• _TASK GOAL_:
Across these entries, count the lines holding the string "terkenal"; the number is the whole answer.

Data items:
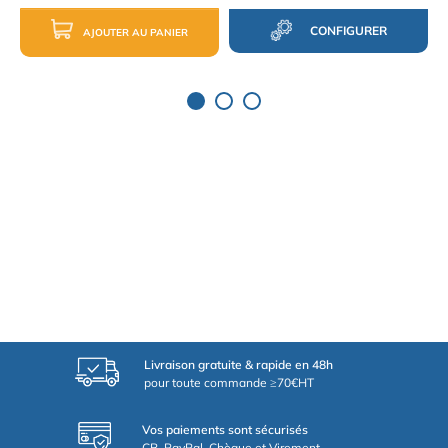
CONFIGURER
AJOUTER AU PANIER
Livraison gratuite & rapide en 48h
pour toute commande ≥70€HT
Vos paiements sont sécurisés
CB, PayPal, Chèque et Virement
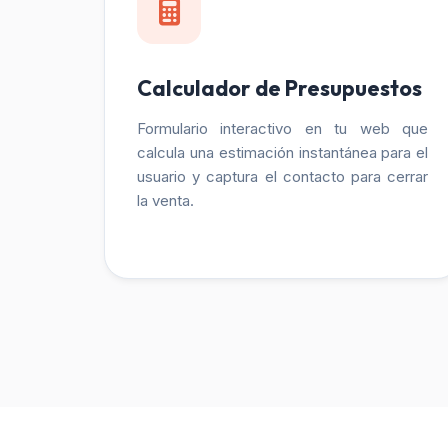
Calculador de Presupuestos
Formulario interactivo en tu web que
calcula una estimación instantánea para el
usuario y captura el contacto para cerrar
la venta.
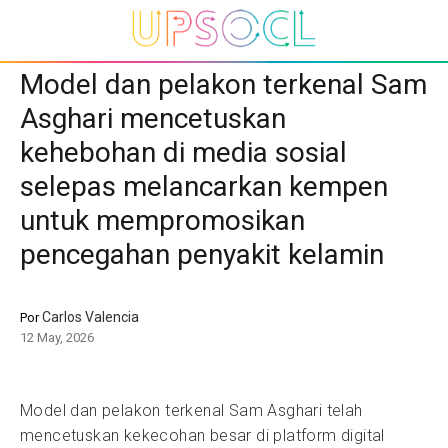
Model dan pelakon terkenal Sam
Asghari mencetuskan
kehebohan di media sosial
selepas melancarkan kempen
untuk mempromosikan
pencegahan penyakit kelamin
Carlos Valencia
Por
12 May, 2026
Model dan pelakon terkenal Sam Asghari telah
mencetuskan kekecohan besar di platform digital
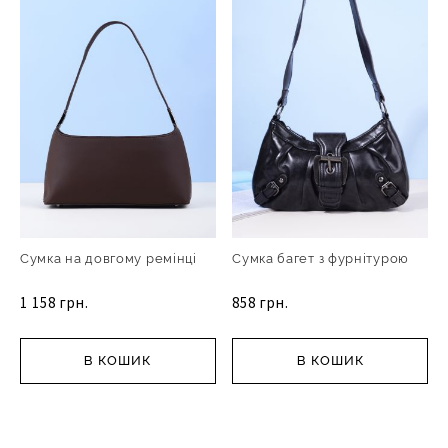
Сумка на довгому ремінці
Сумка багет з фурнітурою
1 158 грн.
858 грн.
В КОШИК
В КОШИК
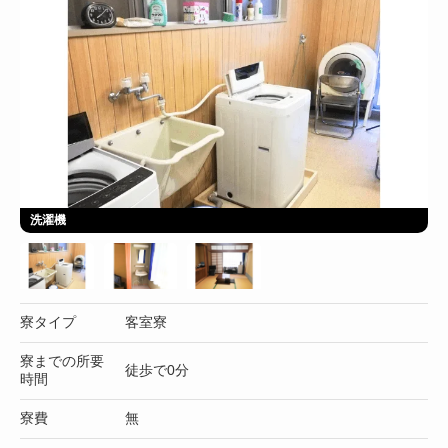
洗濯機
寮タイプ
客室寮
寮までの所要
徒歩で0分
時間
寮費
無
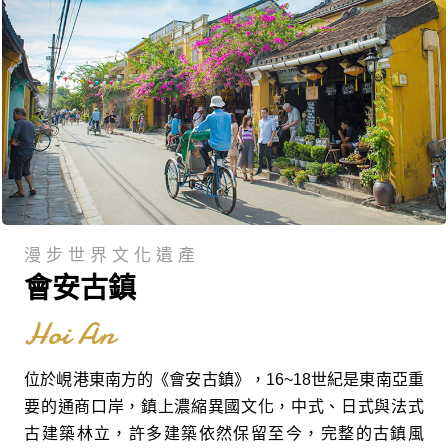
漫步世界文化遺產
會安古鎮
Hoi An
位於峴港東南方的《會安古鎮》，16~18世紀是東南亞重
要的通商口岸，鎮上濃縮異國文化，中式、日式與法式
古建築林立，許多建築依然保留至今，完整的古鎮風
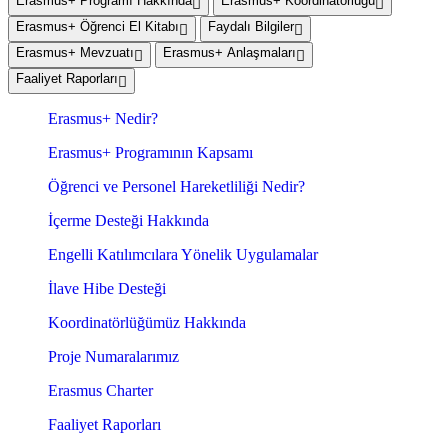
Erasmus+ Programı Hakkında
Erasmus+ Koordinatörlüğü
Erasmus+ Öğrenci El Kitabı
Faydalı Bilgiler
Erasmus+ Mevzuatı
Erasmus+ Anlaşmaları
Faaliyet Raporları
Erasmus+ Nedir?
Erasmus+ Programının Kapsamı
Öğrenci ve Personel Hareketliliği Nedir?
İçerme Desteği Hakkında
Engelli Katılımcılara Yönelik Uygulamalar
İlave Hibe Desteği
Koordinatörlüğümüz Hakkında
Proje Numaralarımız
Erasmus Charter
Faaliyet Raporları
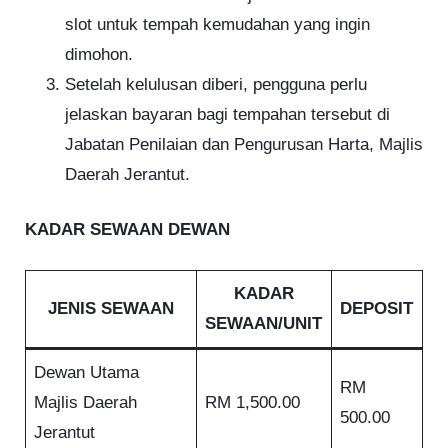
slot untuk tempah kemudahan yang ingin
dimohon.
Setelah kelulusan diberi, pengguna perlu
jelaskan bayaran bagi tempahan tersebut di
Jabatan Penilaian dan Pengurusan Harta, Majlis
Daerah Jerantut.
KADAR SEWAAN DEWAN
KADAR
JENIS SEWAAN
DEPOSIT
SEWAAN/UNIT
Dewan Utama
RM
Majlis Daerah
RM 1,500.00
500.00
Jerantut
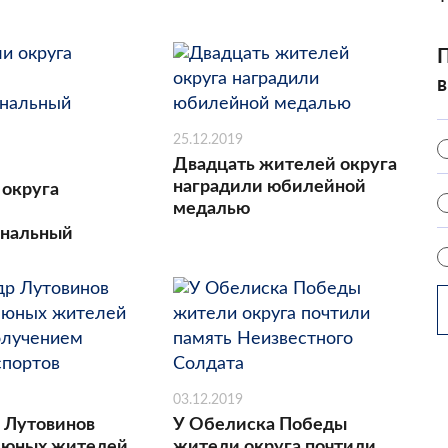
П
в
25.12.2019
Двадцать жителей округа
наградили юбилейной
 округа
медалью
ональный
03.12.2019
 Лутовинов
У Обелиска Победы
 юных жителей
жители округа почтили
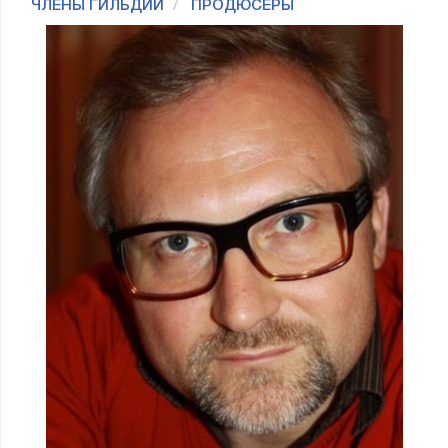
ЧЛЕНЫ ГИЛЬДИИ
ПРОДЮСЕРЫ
--
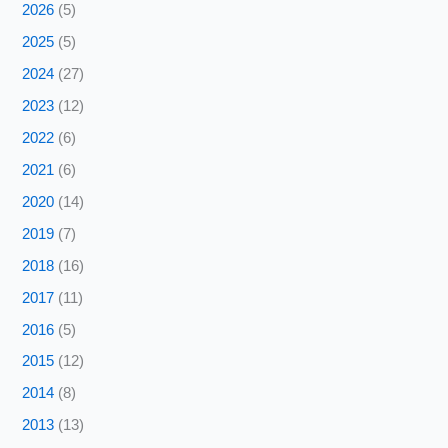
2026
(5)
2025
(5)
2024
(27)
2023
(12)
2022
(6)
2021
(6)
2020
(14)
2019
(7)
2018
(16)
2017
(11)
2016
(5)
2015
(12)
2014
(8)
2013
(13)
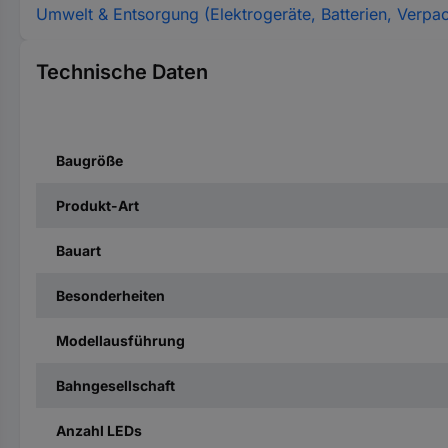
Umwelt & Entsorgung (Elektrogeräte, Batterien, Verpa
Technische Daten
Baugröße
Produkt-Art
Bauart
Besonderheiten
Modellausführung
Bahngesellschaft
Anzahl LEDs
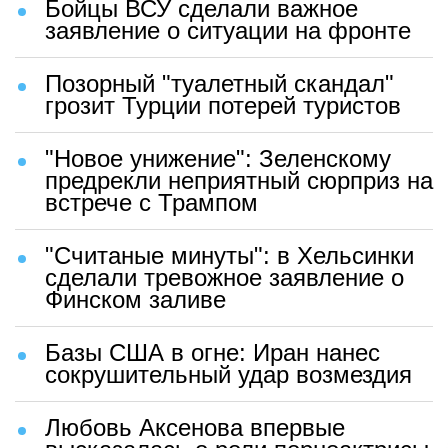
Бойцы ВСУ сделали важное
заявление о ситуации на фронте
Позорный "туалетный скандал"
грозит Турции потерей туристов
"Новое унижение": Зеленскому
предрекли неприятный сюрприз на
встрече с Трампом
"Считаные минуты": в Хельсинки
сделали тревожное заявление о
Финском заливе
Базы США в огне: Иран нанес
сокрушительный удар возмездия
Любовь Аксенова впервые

• _TASK ANSWER_:
2